After clarifying what I mean with ‘Innovation for Wellbeing’, I would now like to discuss the context in which I work and my ambition.
I work at TNO: an independent research and innovation organization in The Netherlands, which employs 3000 people. We work in diverse projects, ranging from developing intervention programs to promote healthy life styles, to the development of innovative solutions for energy and mobility. We execute our projects in close collaboration with our customers: with large and small companies, governments and NGOs, like War Child. TNO’s mission is to promote innovation and competitiveness in industry, and to facilitate societal transitions and promote wellbeing .
My role at TNO is in organizing and managing (parts of) projects.
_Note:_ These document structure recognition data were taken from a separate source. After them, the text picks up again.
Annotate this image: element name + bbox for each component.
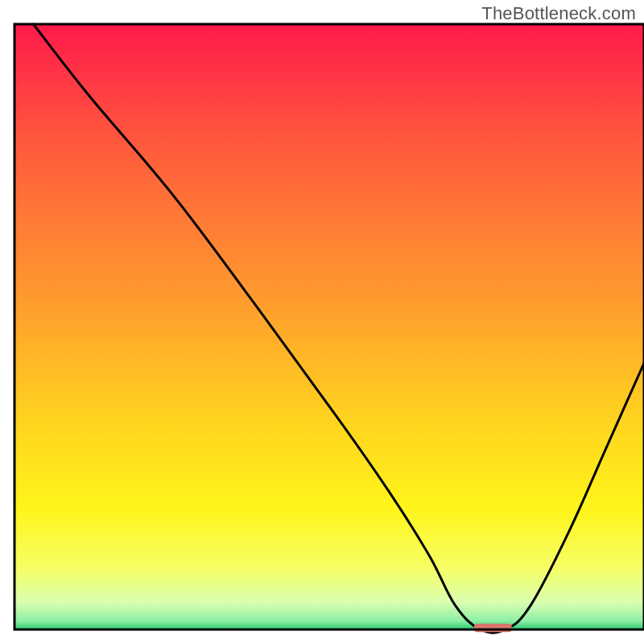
optimal-marker bbox=[474, 624, 512, 633]
watermark-text: TheBottleneck.com bbox=[481, 3, 636, 24]
plot-background bbox=[14, 24, 644, 630]
bottleneck-chart bbox=[0, 0, 644, 644]
chart-stage: TheBottleneck.com bbox=[0, 0, 644, 644]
I received my training at Delft University of Technology, at the Faculty of Industrial Design Engineering. This school combines industrial, technological and social concerns and its curriculum is based on design thinking: the organizing of multidisciplinary and iterative processes of problem-setting and solution-finding. In addition, I did a part-time PhD at the University of Humanistic Studies, where I was introduced to various philosophical perspectives to look at, e.g., the organization of innovation projects.
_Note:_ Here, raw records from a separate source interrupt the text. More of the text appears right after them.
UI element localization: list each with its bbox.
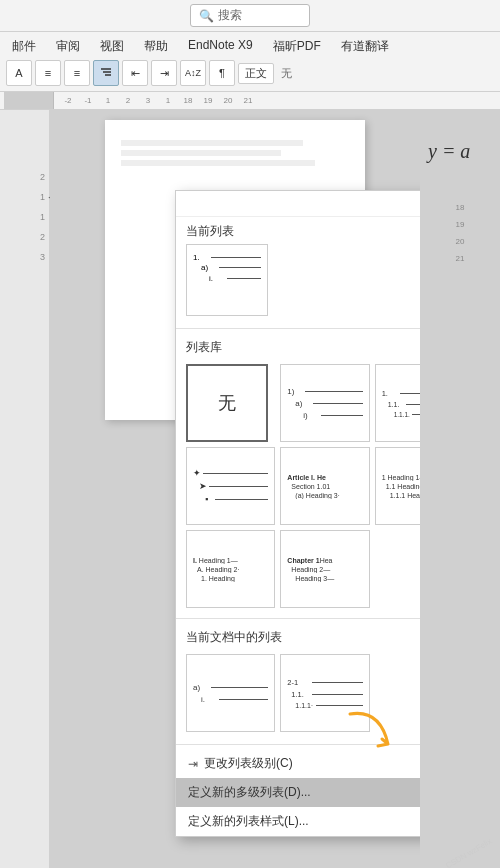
style-more: 无 xyxy=(277,66,296,81)
current-list-box[interactable]: 1. a) i. xyxy=(186,244,268,316)
doc-line xyxy=(121,140,303,146)
search-box[interactable]: 🔍 搜索 xyxy=(190,4,310,27)
list-btn2[interactable]: ≡ xyxy=(64,60,90,86)
list-heading-num[interactable]: 1 Heading 1— 1.1 Heading 2· 1.1.1 Headin… xyxy=(375,447,420,525)
ruler-right-num: 19 xyxy=(420,220,500,229)
doc-area: 全部 ▾ 当前列表 1. a) i. xyxy=(50,110,420,868)
formula-display: y = a xyxy=(420,110,500,193)
ruler-num: 1 xyxy=(158,96,178,105)
list-numbered-paren[interactable]: 1) a) i) xyxy=(280,364,369,442)
para-btn[interactable]: ¶ xyxy=(209,60,235,86)
ribbon-tabs: 邮件 审阅 视图 帮助 EndNote X9 福昕PDF 有道翻译 xyxy=(4,34,496,57)
doc-right-panel: y = a 18 19 20 21 CSDN wzFelix xyxy=(420,110,500,868)
ruler-left-3: 3 xyxy=(4,252,45,262)
current-list-line-1: 1. xyxy=(193,253,261,262)
indent-right-btn[interactable]: ⇥ xyxy=(151,60,177,86)
ruler-left-1b: 1 xyxy=(4,212,45,222)
list-bullet[interactable]: ✦ ➤ ▪ xyxy=(186,447,275,525)
list-chapter[interactable]: Chapter 1Hea Heading 2— Heading 3— xyxy=(280,530,369,608)
ruler: -2 -1 1 2 3 1 18 19 20 21 xyxy=(0,92,500,110)
watermark: CSDN wzFelix xyxy=(445,837,494,868)
current-list-area: 1. a) i. xyxy=(176,244,420,324)
list-numbered-dot[interactable]: 1. 1.1. 1.1.1. xyxy=(375,364,420,442)
ruler-num: 21 xyxy=(238,96,258,105)
ruler-num: 1 xyxy=(98,96,118,105)
ribbon-controls: A ≡ ≡ ⇤ ⇥ A↕Z ¶ 正文 无 xyxy=(4,57,496,89)
indent-left-btn[interactable]: ⇤ xyxy=(122,60,148,86)
tab-help[interactable]: 帮助 xyxy=(140,36,172,57)
multilevel-list-btn[interactable] xyxy=(93,60,119,86)
action-define-liststyle-label: 定义新的列表样式(L)... xyxy=(188,813,309,830)
tab-view[interactable]: 视图 xyxy=(96,36,128,57)
action-define-multilevel[interactable]: 定义新的多级列表(D)... xyxy=(176,778,420,807)
main-area: 2 1 1 2 3 ◄ 全部 ▾ 当前列表 xyxy=(0,110,500,868)
list-btn1[interactable]: ≡ xyxy=(35,60,61,86)
ruler-num: 20 xyxy=(218,96,238,105)
search-icon: 🔍 xyxy=(199,9,214,23)
ruler-left-2: 2 xyxy=(4,172,45,182)
divider-2 xyxy=(176,618,420,619)
action-change-level-label: 更改列表级别(C) xyxy=(204,755,293,772)
ruler-num: -1 xyxy=(78,96,98,105)
doc-line xyxy=(121,150,281,156)
ruler-num: 18 xyxy=(178,96,198,105)
ruler-num: 2 xyxy=(118,96,138,105)
doc-content xyxy=(105,120,365,190)
tab-foxitpdf[interactable]: 福昕PDF xyxy=(269,36,325,57)
ruler-right-num: 18 xyxy=(420,203,500,212)
style-label[interactable]: 正文 xyxy=(238,63,274,84)
indent-list-icon: ⇥ xyxy=(188,757,198,771)
list-library-grid: 无 1) a) i) 1. 1.1. 1.1.1. ✦ ➤ xyxy=(176,360,420,614)
tab-endnote[interactable]: EndNote X9 xyxy=(184,36,257,57)
formula-text: y = a xyxy=(428,140,470,162)
ribbon: 邮件 审阅 视图 帮助 EndNote X9 福昕PDF 有道翻译 A ≡ ≡ … xyxy=(0,32,500,92)
format-a-btn[interactable]: A xyxy=(6,60,32,86)
list-none[interactable]: 无 xyxy=(186,364,268,442)
ruler-right-num: 20 xyxy=(420,237,500,246)
ruler-left-1: 1 xyxy=(4,192,45,202)
none-label: 无 xyxy=(218,391,236,415)
divider-1 xyxy=(176,328,420,329)
az-sort-btn[interactable]: A↕Z xyxy=(180,60,206,86)
current-list-line-2: a) xyxy=(193,263,261,272)
action-define-liststyle[interactable]: 定义新的列表样式(L)... xyxy=(176,807,420,836)
current-list-line-3: i. xyxy=(193,274,261,283)
ruler-num: 19 xyxy=(198,96,218,105)
arrow-svg xyxy=(340,704,400,764)
list-heading-roman[interactable]: I. Heading 1— A. Heading 2· 1. Heading xyxy=(186,530,275,608)
tab-review[interactable]: 审阅 xyxy=(52,36,84,57)
list-article[interactable]: Article I. He Section 1.01 (a) Heading 3… xyxy=(280,447,369,525)
ruler-num: 3 xyxy=(138,96,158,105)
doc-list-1[interactable]: a) i. xyxy=(186,654,275,732)
menu-header: 全部 ▾ xyxy=(176,191,420,217)
search-placeholder: 搜索 xyxy=(218,7,242,24)
multilevel-list-icon xyxy=(99,66,113,80)
doc-left-panel: 2 1 1 2 3 ◄ xyxy=(0,110,50,868)
tab-youdao[interactable]: 有道翻译 xyxy=(337,36,393,57)
title-bar: 🔍 搜索 xyxy=(0,0,500,32)
doc-lists-section-title: 当前文档中的列表 xyxy=(176,623,420,650)
current-list-section-title: 当前列表 xyxy=(176,217,420,244)
right-ruler: 18 19 20 21 xyxy=(420,203,500,263)
ruler-num: -2 xyxy=(58,96,78,105)
arrow-annotation xyxy=(340,704,400,768)
list-library-section-title: 列表库 xyxy=(176,333,420,360)
action-define-multilevel-label: 定义新的多级列表(D)... xyxy=(188,784,311,801)
ruler-left-2b: 2 xyxy=(4,232,45,242)
tab-mail[interactable]: 邮件 xyxy=(8,36,40,57)
ruler-right-num: 21 xyxy=(420,254,500,263)
doc-line xyxy=(121,160,315,166)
At TNO and elsewhere, many projects focus on developing technology, with the risk of neglecting social and business concerns, and focus on delivering a prototype, with the risk of neglecting the scaling-up phases, which are critical to realizing positive impact in society.
My ambition is to help my colleagues and our clients to organize our projects in such ways that they effectively promote people’s wellbeing, and to evaluate our projects’ actual impact in the real world.
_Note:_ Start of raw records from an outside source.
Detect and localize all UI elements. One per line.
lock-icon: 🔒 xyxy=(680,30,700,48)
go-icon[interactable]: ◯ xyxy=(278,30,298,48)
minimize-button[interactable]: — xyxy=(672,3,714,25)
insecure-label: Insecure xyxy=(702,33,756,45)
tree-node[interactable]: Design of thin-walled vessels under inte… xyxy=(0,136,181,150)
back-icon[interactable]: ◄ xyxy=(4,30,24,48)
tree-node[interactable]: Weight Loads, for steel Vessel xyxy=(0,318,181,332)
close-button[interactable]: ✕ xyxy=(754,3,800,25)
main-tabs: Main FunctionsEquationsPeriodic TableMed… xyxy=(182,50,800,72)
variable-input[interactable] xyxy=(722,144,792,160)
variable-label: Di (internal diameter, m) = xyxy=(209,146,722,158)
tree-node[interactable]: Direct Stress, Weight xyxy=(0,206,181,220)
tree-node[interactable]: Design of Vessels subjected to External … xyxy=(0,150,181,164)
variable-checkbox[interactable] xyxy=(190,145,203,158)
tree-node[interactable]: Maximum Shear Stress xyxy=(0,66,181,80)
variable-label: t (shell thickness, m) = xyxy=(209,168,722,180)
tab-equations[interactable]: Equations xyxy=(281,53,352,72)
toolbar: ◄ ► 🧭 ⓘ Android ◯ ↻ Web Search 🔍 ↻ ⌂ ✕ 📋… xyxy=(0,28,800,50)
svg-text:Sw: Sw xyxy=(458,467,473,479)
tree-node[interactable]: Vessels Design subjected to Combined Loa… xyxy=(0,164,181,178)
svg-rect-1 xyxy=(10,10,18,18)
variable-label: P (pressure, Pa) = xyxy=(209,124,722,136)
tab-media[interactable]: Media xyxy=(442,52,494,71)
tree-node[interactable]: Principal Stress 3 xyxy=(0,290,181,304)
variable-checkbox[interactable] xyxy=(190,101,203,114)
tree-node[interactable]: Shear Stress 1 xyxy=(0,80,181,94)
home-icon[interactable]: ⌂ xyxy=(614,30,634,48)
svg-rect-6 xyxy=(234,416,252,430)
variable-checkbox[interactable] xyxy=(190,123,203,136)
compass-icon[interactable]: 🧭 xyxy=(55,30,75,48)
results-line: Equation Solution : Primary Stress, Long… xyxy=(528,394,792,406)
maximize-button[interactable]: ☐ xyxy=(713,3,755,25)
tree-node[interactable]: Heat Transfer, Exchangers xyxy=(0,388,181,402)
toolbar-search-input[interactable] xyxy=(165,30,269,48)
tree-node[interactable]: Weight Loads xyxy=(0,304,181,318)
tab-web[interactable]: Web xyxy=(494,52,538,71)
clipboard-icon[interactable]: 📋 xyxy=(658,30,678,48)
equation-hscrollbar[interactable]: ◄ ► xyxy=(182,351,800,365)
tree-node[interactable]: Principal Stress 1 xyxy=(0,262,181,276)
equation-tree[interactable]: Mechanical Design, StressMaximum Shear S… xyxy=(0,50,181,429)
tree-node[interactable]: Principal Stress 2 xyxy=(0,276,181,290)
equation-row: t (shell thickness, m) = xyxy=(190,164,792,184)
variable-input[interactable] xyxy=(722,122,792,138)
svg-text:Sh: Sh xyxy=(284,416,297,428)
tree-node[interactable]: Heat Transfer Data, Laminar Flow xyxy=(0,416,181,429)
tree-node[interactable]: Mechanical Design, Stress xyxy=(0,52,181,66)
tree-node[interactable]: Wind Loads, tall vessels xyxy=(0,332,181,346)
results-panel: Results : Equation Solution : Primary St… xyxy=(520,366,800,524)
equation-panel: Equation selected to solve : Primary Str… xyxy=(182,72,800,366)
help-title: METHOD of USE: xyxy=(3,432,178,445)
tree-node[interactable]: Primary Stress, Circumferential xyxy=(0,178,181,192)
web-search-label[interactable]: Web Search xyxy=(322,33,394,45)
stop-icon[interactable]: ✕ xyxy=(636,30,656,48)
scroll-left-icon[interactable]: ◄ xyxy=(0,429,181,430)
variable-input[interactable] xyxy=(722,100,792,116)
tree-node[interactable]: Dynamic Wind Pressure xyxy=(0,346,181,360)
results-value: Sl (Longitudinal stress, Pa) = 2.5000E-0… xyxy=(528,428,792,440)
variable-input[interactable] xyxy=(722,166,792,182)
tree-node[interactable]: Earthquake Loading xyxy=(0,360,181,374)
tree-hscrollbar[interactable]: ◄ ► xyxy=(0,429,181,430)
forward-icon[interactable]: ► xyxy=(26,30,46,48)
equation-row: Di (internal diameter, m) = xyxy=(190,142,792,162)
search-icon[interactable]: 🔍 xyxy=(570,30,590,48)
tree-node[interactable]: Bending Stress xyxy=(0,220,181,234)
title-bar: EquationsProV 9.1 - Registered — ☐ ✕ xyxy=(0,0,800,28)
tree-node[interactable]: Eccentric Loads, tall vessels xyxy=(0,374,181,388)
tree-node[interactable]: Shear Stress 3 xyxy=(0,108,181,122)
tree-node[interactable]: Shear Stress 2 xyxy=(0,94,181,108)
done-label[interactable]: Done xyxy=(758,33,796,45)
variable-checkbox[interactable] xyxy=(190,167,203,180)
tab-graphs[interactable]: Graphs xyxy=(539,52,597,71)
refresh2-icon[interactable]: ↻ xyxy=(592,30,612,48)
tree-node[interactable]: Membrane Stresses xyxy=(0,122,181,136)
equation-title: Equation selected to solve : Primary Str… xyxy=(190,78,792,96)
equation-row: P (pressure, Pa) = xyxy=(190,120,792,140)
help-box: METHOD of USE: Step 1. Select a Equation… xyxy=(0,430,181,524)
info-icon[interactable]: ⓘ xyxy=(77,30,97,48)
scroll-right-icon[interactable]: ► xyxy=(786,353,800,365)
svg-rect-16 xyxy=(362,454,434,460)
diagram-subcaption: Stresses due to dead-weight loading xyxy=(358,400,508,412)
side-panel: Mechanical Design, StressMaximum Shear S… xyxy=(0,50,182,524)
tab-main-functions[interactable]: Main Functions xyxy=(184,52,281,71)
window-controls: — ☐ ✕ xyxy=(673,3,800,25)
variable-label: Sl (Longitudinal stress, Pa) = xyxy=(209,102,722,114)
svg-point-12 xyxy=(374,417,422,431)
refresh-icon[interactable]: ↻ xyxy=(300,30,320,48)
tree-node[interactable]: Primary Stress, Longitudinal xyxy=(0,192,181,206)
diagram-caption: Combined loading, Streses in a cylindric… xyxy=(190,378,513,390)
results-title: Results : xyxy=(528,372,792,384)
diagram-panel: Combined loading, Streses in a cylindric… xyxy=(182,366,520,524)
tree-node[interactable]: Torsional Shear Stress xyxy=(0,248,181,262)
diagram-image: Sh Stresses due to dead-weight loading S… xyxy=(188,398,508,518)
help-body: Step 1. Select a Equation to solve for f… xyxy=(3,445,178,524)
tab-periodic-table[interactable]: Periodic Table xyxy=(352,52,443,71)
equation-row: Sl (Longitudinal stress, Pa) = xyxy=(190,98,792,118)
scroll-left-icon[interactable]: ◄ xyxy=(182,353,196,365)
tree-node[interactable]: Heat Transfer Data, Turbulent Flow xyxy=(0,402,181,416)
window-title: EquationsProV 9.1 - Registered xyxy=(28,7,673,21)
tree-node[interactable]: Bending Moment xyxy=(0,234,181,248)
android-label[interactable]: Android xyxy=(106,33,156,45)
I feel inspired by Victor Papanek’s ‘Design for the real world’ (first published in 1971), in which he discusses various ways in which designers can contribute to making the world a better place: designing for disenfranchised people; going into the real-world and designing with them; training people locally to design locally; and training people locally to train others to develop their design capabilities (pp. 84-85, 2nd edition). To this I would like to add: to help colleagues and clients to focus on real-world problems and to develop real-world solutions that have a positive and sustainable impact in society.
What is the context in which you work? Do you have ambitions to promote people’s wellbeing and/or to create sustainable impact?